*Source data*
..........

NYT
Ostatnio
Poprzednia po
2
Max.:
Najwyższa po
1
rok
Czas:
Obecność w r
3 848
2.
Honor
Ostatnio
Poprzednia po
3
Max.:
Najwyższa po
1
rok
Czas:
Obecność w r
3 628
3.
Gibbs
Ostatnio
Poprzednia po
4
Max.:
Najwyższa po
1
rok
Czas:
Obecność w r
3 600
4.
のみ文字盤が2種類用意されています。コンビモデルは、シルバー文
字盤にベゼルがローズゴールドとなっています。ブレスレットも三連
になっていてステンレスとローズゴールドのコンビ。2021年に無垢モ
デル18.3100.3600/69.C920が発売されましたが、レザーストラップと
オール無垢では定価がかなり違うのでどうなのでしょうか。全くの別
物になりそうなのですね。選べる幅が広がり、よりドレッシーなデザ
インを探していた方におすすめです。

..........

*Your task*
Output the full listing again, exactly as it stands above.

*Reply to the exercise*
NYT
Ostatnio
Poprzednia po
2
Max.:
Najwyższa po
1
rok
Czas:
Obecność w r
3 848
2.
Honor
Ostatnio
Poprzednia po
3
Max.:
Najwyższa po
1
rok
Czas:
Obecność w r
3 628
3.
Gibbs
Ostatnio
Poprzednia po
4
Max.:
Najwyższa po
1
rok
Czas:
Obecność w r
3 600
4.
のみ文字盤が2種類用意されています。コンビモデルは、シルバー文
字盤にベゼルがローズゴールドとなっています。ブレスレットも三連
になっていてステンレスとローズゴールドのコンビ。2021年に無垢モ
デル18.3100.3600/69.C920が発売されましたが、レザーストラップと
オール無垢では定価がかなり違うのでどうなのでしょうか。全くの別
物になりそうなのですね。選べる幅が広がり、よりドレッシーなデザ
インを探していた方におすすめです。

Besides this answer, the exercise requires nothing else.